• **RECORDS FOR THIS TASK**
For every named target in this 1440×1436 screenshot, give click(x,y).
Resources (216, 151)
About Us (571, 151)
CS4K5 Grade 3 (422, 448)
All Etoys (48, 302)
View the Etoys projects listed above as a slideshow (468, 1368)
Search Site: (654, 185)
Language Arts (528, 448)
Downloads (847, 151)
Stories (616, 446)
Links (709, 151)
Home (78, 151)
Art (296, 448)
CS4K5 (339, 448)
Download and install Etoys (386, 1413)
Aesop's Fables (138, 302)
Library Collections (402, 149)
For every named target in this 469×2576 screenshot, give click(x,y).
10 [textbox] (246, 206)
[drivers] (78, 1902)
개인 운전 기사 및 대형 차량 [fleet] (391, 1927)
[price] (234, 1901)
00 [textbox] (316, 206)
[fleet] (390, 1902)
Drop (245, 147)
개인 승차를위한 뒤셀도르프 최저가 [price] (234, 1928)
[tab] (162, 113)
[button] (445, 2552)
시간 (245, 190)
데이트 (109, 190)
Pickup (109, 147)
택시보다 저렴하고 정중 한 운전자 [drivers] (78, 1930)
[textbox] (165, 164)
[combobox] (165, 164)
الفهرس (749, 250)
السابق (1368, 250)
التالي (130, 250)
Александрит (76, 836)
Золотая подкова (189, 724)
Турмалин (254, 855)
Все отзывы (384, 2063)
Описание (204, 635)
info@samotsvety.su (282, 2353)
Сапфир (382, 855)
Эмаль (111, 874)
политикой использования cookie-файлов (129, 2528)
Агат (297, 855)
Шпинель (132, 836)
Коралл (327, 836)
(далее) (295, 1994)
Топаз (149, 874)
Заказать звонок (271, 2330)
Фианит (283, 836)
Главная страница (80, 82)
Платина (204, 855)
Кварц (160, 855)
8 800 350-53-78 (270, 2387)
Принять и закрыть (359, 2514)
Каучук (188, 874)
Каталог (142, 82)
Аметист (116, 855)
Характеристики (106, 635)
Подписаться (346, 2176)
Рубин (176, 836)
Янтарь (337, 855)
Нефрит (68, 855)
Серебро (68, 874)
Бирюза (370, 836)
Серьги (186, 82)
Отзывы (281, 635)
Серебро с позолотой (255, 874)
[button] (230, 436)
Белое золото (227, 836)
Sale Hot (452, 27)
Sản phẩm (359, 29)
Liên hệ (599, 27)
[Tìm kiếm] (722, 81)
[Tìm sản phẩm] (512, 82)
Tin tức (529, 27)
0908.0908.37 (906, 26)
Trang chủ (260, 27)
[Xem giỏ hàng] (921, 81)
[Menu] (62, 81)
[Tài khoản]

• **PROBLEM TO WORK ON**
Restate the listing word for word, but only from its first line through the line with "Downloads (847, 151)", keeping both end lines.

• **ANSWER TO THE PROBLEM**
For every named target in this 1440×1436 screenshot, give click(x,y).
Resources (216, 151)
About Us (571, 151)
CS4K5 Grade 3 (422, 448)
All Etoys (48, 302)
View the Etoys projects listed above as a slideshow (468, 1368)
Search Site: (654, 185)
Language Arts (528, 448)
Downloads (847, 151)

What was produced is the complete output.